--- RECORDS PROVIDED ---
= = = = =

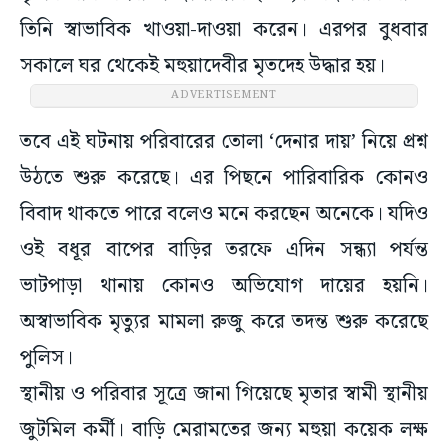
তিনি স্বাভাবিক খাওয়া-দাওয়া করেন। এরপর বুধবার
সকালে ঘর থেকেই মহুয়াদেবীর মৃতদেহ উদ্ধার হয়।
ADVERTISEMENT
তবে এই ঘটনায় পরিবারের তোলা ‘দেনার দায়’ নিয়ে প্রশ্ন
উঠতে শুরু করেছে। এর পিছনে পারিবারিক কোনও
বিবাদ থাকতে পারে বলেও মনে করছেন অনেকে। যদিও
ওই বধূর বাপের বাড়ির তরফে এদিন সন্ধ্যা পর্যন্ত
ভাটপাড়া থানায় কোনও অভিযোগ দায়ের হয়নি।
অস্বাভাবিক মৃত্যুর মামলা রুজু করে তদন্ত শুরু করেছে
পুলিস।
স্থানীয় ও পরিবার সূত্রে জানা গিয়েছে মৃতার স্বামী স্থানীয়
জুটমিল কর্মী। বাড়ি মেরামতের জন্য মহুয়া কয়েক লক্ষ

= = = = =

--- HOW TO COMPLETE THIS TASK ---
The answer must be the line containing "ADVERTISEMENT" and every line after it to the end of the data, exactly as written.

--- RESPONSE TO THE EXERCISE ---
ADVERTISEMENT
তবে এই ঘটনায় পরিবারের তোলা ‘দেনার দায়’ নিয়ে প্রশ্ন
উঠতে শুরু করেছে। এর পিছনে পারিবারিক কোনও
বিবাদ থাকতে পারে বলেও মনে করছেন অনেকে। যদিও
ওই বধূর বাপের বাড়ির তরফে এদিন সন্ধ্যা পর্যন্ত
ভাটপাড়া থানায় কোনও অভিযোগ দায়ের হয়নি।
অস্বাভাবিক মৃত্যুর মামলা রুজু করে তদন্ত শুরু করেছে
পুলিস।
স্থানীয় ও পরিবার সূত্রে জানা গিয়েছে মৃতার স্বামী স্থানীয়
জুটমিল কর্মী। বাড়ি মেরামতের জন্য মহুয়া কয়েক লক্ষ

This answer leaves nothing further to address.